Desde a eternidade, Deus, tendo nos
escolhido em Cristo, planejou a encarnação e sua grande obra da redenção. Desde
o começo da História, quando Deus começou a revelar sua verdade, Deus o Filho,
na perspectiva da encarnação, salientou-se acima de todas as coisas. A luz da
revelação brilhou sobre ele e projetou uma sombra sobre todos os eventos da
revelação do Antigo Testamento. Na providência de Deus, o adorador do Antigo
Testamento não pôde ver Cristo claramente; essa visão estava reservada para nós
que vivemos na plenitude do tempo (Hb
1.1,2; 11.39,40). Mas por meio dos rituais e cerimônias eles viram, sim,
sua sombra poderosa e majestosa.
Assim, todas as partes da adoração
cerimonial faziam referência àquele que era a substância. A luz da glória
brilhava de tal maneira sobre o Cristo pré-encarnado que sua sombra caiu sobre
os séculos por intermédio dos sacrifícios, do tabernáculo, do templo, do
sacerdócio, das escolas dos profetas, dos reis de Israel, das festas, das luas
novas dos dias de sábado. Tomemos, por exemplo, o tabernáculo e o templo. João
nos diz que a Palavra se tornou carne e tabernaculou
entre nós (Jo 1.14). Cristo
afirmou que ele era o templo verdadeiro (Jo
2.19), que cumpria tudo que o templo prometia. Ele é o verdadeiro Deus que
habita em meio do seu povo.
Depois de seu advento, o templo foi se
apagando até perder toda sua significância e não ser mais necessário (10 4.21-24), porque com todas as suas
festas e sacrifícios era apenas uma sombra. De forma semelhante, cada um dos dias
cerimoniais apontava para o Senhor Jesus Cristo e seu relacionamento com seu
povo. A Festa dos Tabernáculos lhes lembrava que Deus era o Deus da salvação
que livrara seu povo, e que eles eram nada mais que peregrinos e viajores nesta
terra que estavam indo adiante para uma cidade celestial, indo da sombra para a
realidade. No último dia da festa (chamado o oitavo dia como tipo ou prenúncio
da ressurreição), enquanto o sacerdote derramava água, Jesus apontou para si:
“No último dia, o grande dia da festa, levantou-se Jesus, e exclamou:
“Se alguém tem sede, venha a mim e beba. Quem crer em mim, como diz a Escritura, do seu interior fluirão rios de água viva” (1o 7.37, 38).

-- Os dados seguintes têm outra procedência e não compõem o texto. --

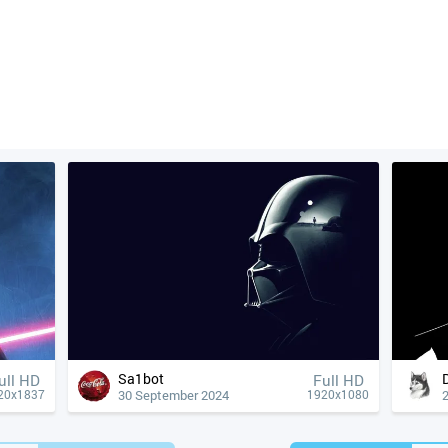
Sa1bot
ull HD
Full HD
30 September 2024
20x1837
1920x1080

A Páscoa o retratava como o Cordeiro de
Deus que veio para tirar o pecado do mundo (Jo 1.29). Junto a essa figura temos a da Festa dos Pães Asmos, um
retrato de sua ressurreição (1Co 15.23).
Exatamente na manhã em que o sacerdote se punha de pé no templo e movia os
primeiros pães de cevada (Lv 23.15-17),
Cristo surgia dos mortos, como os primeiros frutos, primícias dos que dormiram. Pentecostes, a grande festa da colheita,
era a sombra do derramamento do Espírito Santo e o ajuntamento das nações para
o Senhor Jesus Cristo. Em Pentecostes os judeus observavam a inauguração do
pacto no Monte Sinai pelo qual foram feitos reino teocrático de Deus. Portanto,
o Pentecostes é cumprido na inauguração da igreja do Novo Testamento com o derramamento
do Espírito Santo e o começo da colheita mundial do evangelho.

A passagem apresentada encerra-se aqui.